In keeping with our mission to facilitate exchange of ideas between and within marginalized communities, we seek to present programming beyond the traditional white-walled gallery space, and in alternative public spaces within BIPOC communities.  One reason for this is to honor the legacy of many BIPOC people’s Indigenous heritage from around the world, which can include creative works that are sculpted, worn, performed in or displayed outdoors in nature.  Spaces like botanical and community gardens are inclusive as it can be transformed into an unexpected exhibition space, inspiring wonder and curiosity when stumbled upon. Many communities within the BIPOC umbrella are polarized by the art establishment due to colonialism, with many of their homeland’s artworks taken and exhibited for non BIPOC audiences. In this sense, even their own people's work becomes othered to them. Moreover, art history has historically been authored through the European gaze, and omitted many experiences and viewpoints around the world.  Contemporary art in recent history is becoming more inclusive, though many potential BIPOC audience members need more representation in order to feel included in the contemporary art conversation.  We believe the best way to can elevate BIPOC voices and the communities they are representing is by bringing their artwork to the people, in a public space that is unexpected and accessible for maximum community engagement.
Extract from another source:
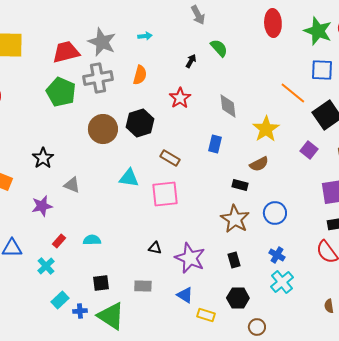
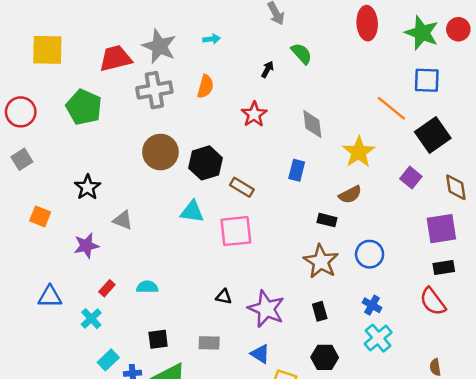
green pentagon: (61, 92) -> (84, 107), moved
black hexagon: (140, 123) -> (205, 163), moved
AnkhLave has been presenting and curating pop up art shows since 2011, but it was a 2012 black lit art exhibition, one night only open mic show in a juice bar gallery of Buffalo that catalyzed much of AnkhLave's trajectory.  Originally intended to be a month long show, the opening was such a hit that the space kept the work and black lights as a permanent installation and AnkhLave  continued the Black Light Open Mic Show through 2013.  After relocating to NYC, AnkhLave tried our hand in other industries of visual art including four consecutive seasons of New York Fashion Shows, and various exhibitions. After building a network of artists, designers and other talent, AnkhLave knew that it was necessary to create a platform for their talent.  In 2014 the name AnkhLave was born.  AnkhLave developed various programing including live art demonstrations in various alternative spaces including during open mic night at the Nuyerican Poets Cafe,  panel discussions at John Jay College, and our Unsung Heroes Award Show at the Harlem Library.   AnkhLave received nonprofit standing in 2018 and continue to empower BIPOC and ensure their success beyond their immediate community, to influence creative culture as a whole.